2. It motivates (especially average) players over a longer time period, because they climb slow and steady.
3. Ladder runs are no longer possible.
The practical problems and disadvantages of this:
1. Until σ is stabilized, it is going to be pretty activity-based.
2. The adjustment of σ is so slow, that people potentially won’t feel the effects and therefore motivation from climbing steadily.
3. Ratings below 0 are possible and also too likely with such a slowly adjusting σ.
4. People don’t want to play 700 games before getting a stable rating, and this is also not in the spirit of a rating system.
5. New joiners in a year or two will have to finish hundreds of games before even attempting to play for top ranks.
6. It will take years to establish meaningful top ratings.
7. The top ranks in the future are potentially too skill-based (not volatile enough - and yes, I’m actually saying that)
Final thoughts and possible improvementsI am still happy with the change to TrueSkill. As you can see in the advantage list, many of the previous problems have been successfully solved!
The concrete configuration caused some negative effects too.
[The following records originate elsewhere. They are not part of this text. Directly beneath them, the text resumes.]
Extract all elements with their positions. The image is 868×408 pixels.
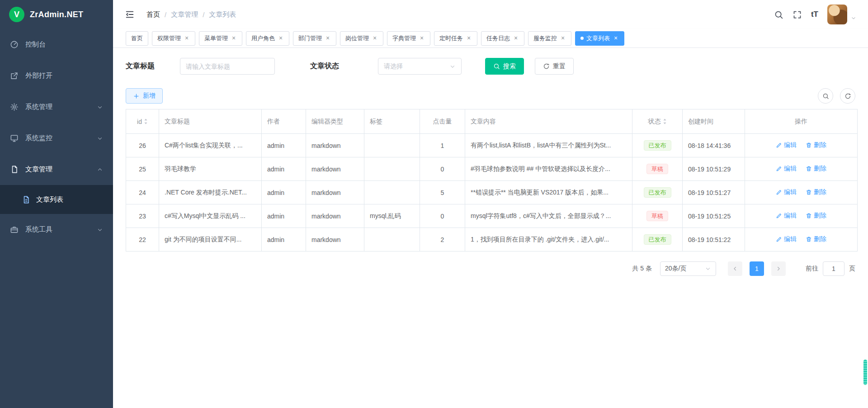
main-area: 首页/文章管理/文章列表 tT 首页权限管理×菜单管理×用户角色×部门管理×岗位… xyxy=(113,0,868,408)
status-badge: 草稿 xyxy=(646,164,668,174)
delete-link[interactable]: 删除 xyxy=(806,188,826,196)
breadcrumb-item[interactable]: 文章管理 xyxy=(171,10,198,19)
cell-actions: 编辑删除 xyxy=(745,228,858,251)
tab-close-icon[interactable]: × xyxy=(466,35,472,42)
cell-actions: 编辑删除 xyxy=(745,181,858,204)
tab[interactable]: 任务日志× xyxy=(481,31,524,46)
sidebar-item[interactable]: 控制台 xyxy=(0,29,113,60)
tab[interactable]: 定时任务× xyxy=(434,31,477,46)
edit-link[interactable]: 编辑 xyxy=(776,235,797,243)
tab[interactable]: 服务监控× xyxy=(528,31,571,46)
cell-author: admin xyxy=(262,228,306,251)
page-number-button[interactable]: 1 xyxy=(750,261,764,276)
tab-close-icon[interactable]: × xyxy=(184,35,190,42)
next-page-button[interactable] xyxy=(771,261,786,276)
page-size-select[interactable]: 20条/页 xyxy=(660,261,716,276)
cell-id: 22 xyxy=(126,228,159,251)
scrollbar-thumb[interactable] xyxy=(863,360,867,385)
delete-icon xyxy=(806,189,812,195)
tab-close-icon[interactable]: × xyxy=(419,35,425,42)
sidebar-item[interactable]: 外部打开 xyxy=(0,60,113,91)
search-button[interactable]: 搜索 xyxy=(485,58,524,75)
font-size-icon[interactable]: tT xyxy=(811,10,818,19)
cell-clicks: 2 xyxy=(420,228,465,251)
edit-link-label: 编辑 xyxy=(784,212,797,220)
add-button-label: 新增 xyxy=(143,92,156,100)
article-status-select[interactable]: 请选择 xyxy=(378,58,462,75)
refresh-icon xyxy=(543,63,550,70)
tab-label: 任务日志 xyxy=(486,34,510,43)
chevron-right-icon xyxy=(775,266,782,272)
sidebar-item[interactable]: 系统工具 xyxy=(0,214,113,245)
edit-link[interactable]: 编辑 xyxy=(776,188,797,196)
sidebar-item-label: 外部打开 xyxy=(25,71,52,80)
tab[interactable]: 权限管理× xyxy=(152,31,195,46)
cell-title: C#两个list集合实现关联，... xyxy=(159,134,262,157)
article-title-input[interactable] xyxy=(180,58,275,75)
tab[interactable]: 用户角色× xyxy=(246,31,289,46)
cell-tags xyxy=(364,157,420,181)
cell-content: 1，找到项目所在目录下的 .git/文件夹，进入.git/... xyxy=(465,228,632,251)
tab[interactable]: 字典管理× xyxy=(387,31,430,46)
tab-label: 权限管理 xyxy=(157,34,181,43)
cell-id: 24 xyxy=(126,181,159,204)
edit-link[interactable]: 编辑 xyxy=(776,141,797,149)
edit-link[interactable]: 编辑 xyxy=(776,212,797,220)
tab-close-icon[interactable]: × xyxy=(325,35,331,42)
sidebar-item-label: 文章管理 xyxy=(25,165,52,174)
search-icon[interactable] xyxy=(774,10,783,19)
sidebar-subitem[interactable]: 文章列表 xyxy=(0,185,113,214)
chevron-down-icon[interactable] xyxy=(851,15,856,21)
reset-button[interactable]: 重置 xyxy=(535,58,574,75)
fullscreen-icon[interactable] xyxy=(793,10,802,19)
delete-link[interactable]: 删除 xyxy=(806,165,826,173)
sidebar-item[interactable]: 系统管理 xyxy=(0,91,113,123)
column-header: 点击量 xyxy=(420,109,465,134)
cell-author: admin xyxy=(262,181,306,204)
tab[interactable]: 岗位管理× xyxy=(340,31,383,46)
tab[interactable]: 文章列表× xyxy=(575,31,624,46)
search-button-label: 搜索 xyxy=(503,62,516,71)
tab[interactable]: 菜单管理× xyxy=(199,31,242,46)
column-header-label: 作者 xyxy=(267,118,280,126)
tab-close-icon[interactable]: × xyxy=(513,35,519,42)
sidebar-collapse-icon[interactable] xyxy=(125,9,135,19)
sidebar: V ZrAdmin.NET 控制台外部打开系统管理系统监控文章管理文章列表系统工… xyxy=(0,0,113,408)
column-header[interactable]: 状态 xyxy=(632,109,683,134)
delete-link-label: 删除 xyxy=(814,165,826,173)
avatar[interactable] xyxy=(827,5,847,24)
cell-status: 草稿 xyxy=(632,157,683,181)
tab-close-icon[interactable]: × xyxy=(231,35,237,42)
cell-content: 有两个list,listA 和listB，listA中有三个属性列为St... xyxy=(465,134,632,157)
delete-link[interactable]: 删除 xyxy=(806,141,826,149)
tab-label: 定时任务 xyxy=(439,34,463,43)
breadcrumb-item[interactable]: 首页 xyxy=(146,10,160,19)
cell-clicks: 0 xyxy=(420,157,465,181)
tab-close-icon[interactable]: × xyxy=(560,35,566,42)
tab-close-icon[interactable]: × xyxy=(278,35,284,42)
sidebar-item[interactable]: 系统监控 xyxy=(0,123,113,154)
delete-link[interactable]: 删除 xyxy=(806,212,826,220)
chevron-down-icon xyxy=(97,135,103,142)
tab[interactable]: 部门管理× xyxy=(293,31,336,46)
add-button[interactable]: 新增 xyxy=(126,88,163,104)
topbar: 首页/文章管理/文章列表 tT xyxy=(113,0,868,29)
column-header-label: 文章标题 xyxy=(165,118,190,126)
goto-page-input[interactable] xyxy=(823,261,844,276)
tab[interactable]: 首页 xyxy=(126,31,148,46)
page-size-value: 20条/页 xyxy=(665,265,686,273)
delete-link[interactable]: 删除 xyxy=(806,235,826,243)
edit-link[interactable]: 编辑 xyxy=(776,165,797,173)
column-header[interactable]: id xyxy=(126,109,159,134)
prev-page-button[interactable] xyxy=(728,261,742,276)
cell-id: 23 xyxy=(126,204,159,228)
refresh-table-button[interactable] xyxy=(840,88,855,104)
cell-status: 已发布 xyxy=(632,134,683,157)
chevron-down-icon xyxy=(705,266,711,272)
tab-close-icon[interactable]: × xyxy=(613,35,619,42)
cell-title: c#写入Mysql中文显示乱码 ... xyxy=(159,204,262,228)
toggle-search-button[interactable] xyxy=(818,88,833,104)
tab-close-icon[interactable]: × xyxy=(372,35,378,42)
cell-created_at: 08-19 10:51:22 xyxy=(683,228,745,251)
sidebar-item[interactable]: 文章管理 xyxy=(0,154,113,185)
But that’s expected, nothing’s perfect in the first iteration, and it can easily be finetuned.
My proposal:
Make just the following four parameter changes, in order to create a balance between the desired effects (steady climbing, playing a lot, etc.) and an even more enjoyable ladder.
Rating = 2(μ -3σ)
μ_start = 283,33
β = 100
τ = 10
That, imo, creates a nicer balance. It can be a whole different discussions, how exactly they should be and I’d also be happy to participate in that, but I hope I could make clear that they somehow should be changed in this direction. Oh, and if someone pays me for it, I'm gonna create a pretty slidedeck for this, since this is a shitty text. I hate texts.
Edited 6/8/2023 13:22:21